--- Data records Enclosed Below ---
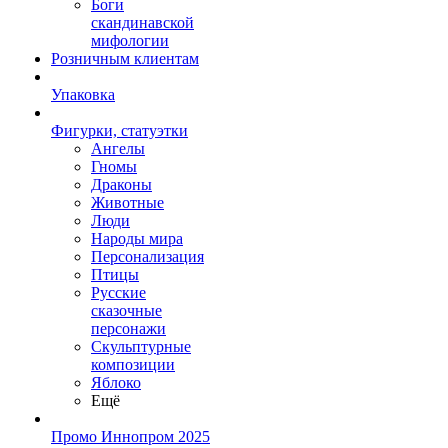
Боги
скандинавской
мифологии
Розничным клиентам
Упаковка
Фигурки, статуэтки
Ангелы
Гномы
Драконы
Животные
Люди
Народы мира
Персонализация
Птицы
Русские
сказочные
персонажи
Скульптурные
композиции
Яблоко
Ещё
Промо Иннопром 2025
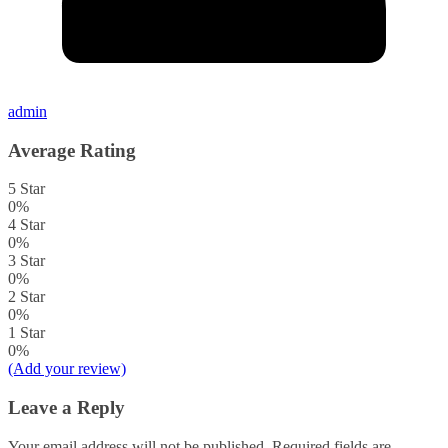
admin
Average Rating
5 Star
0%
4 Star
0%
3 Star
0%
2 Star
0%
1 Star
0%
(Add your review)
Leave a Reply
Your email address will not be published.
Required fields are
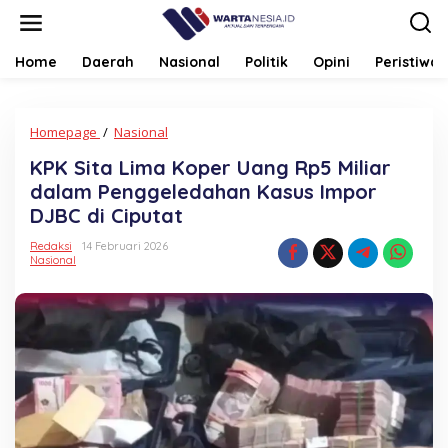
Lewati
ke
konten
Home
Daerah
Nasional
Politik
Opini
Peristiwa
KPK
Homepage
/
Nasional
Sita
KPK Sita Lima Koper Uang Rp5 Miliar
Lima
Koper
dalam Penggeledahan Kasus Impor
Uang
DJBC di Ciputat
Rp5
Miliar
Redaksi
14 Februari 2026
dalam
Nasional
Penggeledahan
Kasus
Impor
DJBC
di
Ciputat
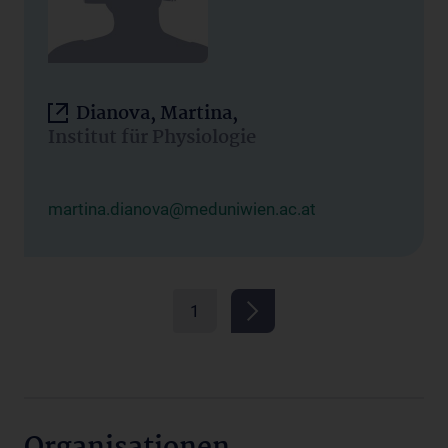
Dianova, Martina,
Institut für Physiologie
martina.dianova@meduniwien.ac.at
1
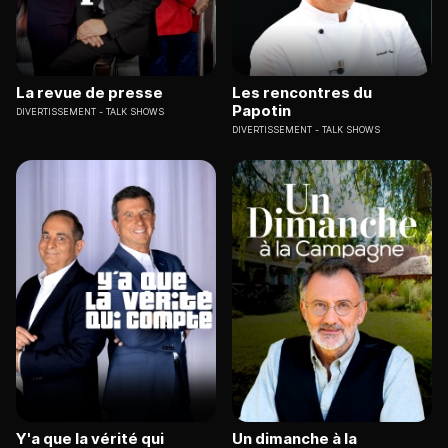
La revue de presse
Les rencontres du
Papotin
DIVERTISSEMENT
TALK SHOWS
DIVERTISSEMENT
TALK SHOWS
Y'a que la vérité qui
Un dimanche à la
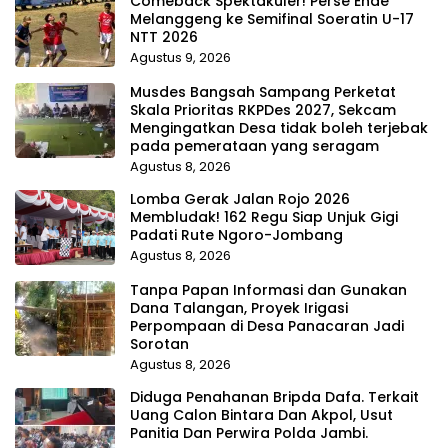
Comeback Spektakuler! Perse Ende
Melanggeng ke Semifinal Soeratin U-17
NTT 2026
Agustus 9, 2026
Musdes Bangsah Sampang Perketat
Skala Prioritas RKPDes 2027, Sekcam
Mengingatkan Desa tidak boleh terjebak
pada pemerataan yang seragam
Agustus 8, 2026
Lomba Gerak Jalan Rojo 2026
Membludak! 162 Regu Siap Unjuk Gigi
Padati Rute Ngoro-Jombang
Agustus 8, 2026
Tanpa Papan Informasi dan Gunakan
Dana Talangan, Proyek Irigasi
Perpompaan di Desa Panacaran Jadi
Sorotan
Agustus 8, 2026
Diduga Penahanan Bripda Dafa. Terkait
Uang Calon Bintara Dan Akpol, Usut
Panitia Dan Perwira Polda Jambi.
--- End of Enclosed Data records ---
* What to produce *
Lines from the start of the listing above through the line holding "Leave a Reply" are to be duplicated exactly, and nothing more; leave out the pictures.

* Response area *
Боги
скандинавской
мифологии
Розничным клиентам
Упаковка
Фигурки, статуэтки
Ангелы
Гномы
Драконы
Животные
Люди
Народы мира
Персонализация
Птицы
Русские
сказочные
персонажи
Скульптурные
композиции
Яблоко
Ещё
Промо Иннопром 2025
admin
Average Rating
5 Star
0%
4 Star
0%
3 Star
0%
2 Star
0%
1 Star
0%
(Add your review)
Leave a Reply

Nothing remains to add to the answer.